The patients were 43, 49, 57, and 67 years of age, respectively. On CT, we visually identified long segments with thin circular calcifications, predominantly in the femoral arteries (Figure 1). Interestingly, the density of these calcifications was <130 HU, and, therefore, the software could not calculate Agatston scores. Visually, especially in the femoral arteries, the arterial 18NaF signal was increased at levels similar to those for cortical bone. In the right femoral artery, the cSUVmax was 0.2, 0.2, 2.1, and 1.1, and the TBR was 1.4, 1.3, 3.3, and 1.9; in the left femoral artery, the cSUVmax was 0.2, 0.1, 2.2, and 1.3; and the TBR was 1.5, 1.1, 3.4, and 2.1 for the 4 patients with increasing age, respectively. On CT, the HU value in the lumbar vertebra 1 was 252, 169, 82, and 122, respectively. Values <120 are considered osteoporosis. Regarding the skin, patient 1 had severe skin abnormalities, both clinically and on PET, patient 2 had mild skin abnormalities both clinically and on PET, patient 3 had moderate skin abnormalities clinically and on PET, and patient 4 had moderate skin abnormalities clinically and severe on PET. Skin abnormalities were identified at all locations, and the severity and location of PET scores corresponded favorably with the clinical classification (RSpearman = 0.44, p = 0.09).

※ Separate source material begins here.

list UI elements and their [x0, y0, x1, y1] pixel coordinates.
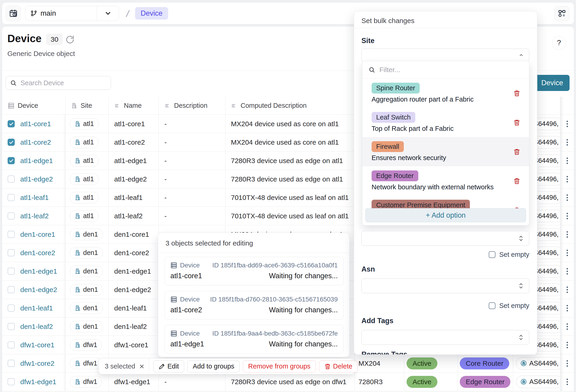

In conclusion, this is the first report showing that 18NaF PET/CT is able to visualize and quantify ectopic calcifications and bone metabolism in PXE and may prove a valuable intermediate mechanistic endpoint for therapeutic studies aiming to slow or remove MAC.
Please note: The authors have reported that they have no relationships relevant to the contents of this paper to disclose.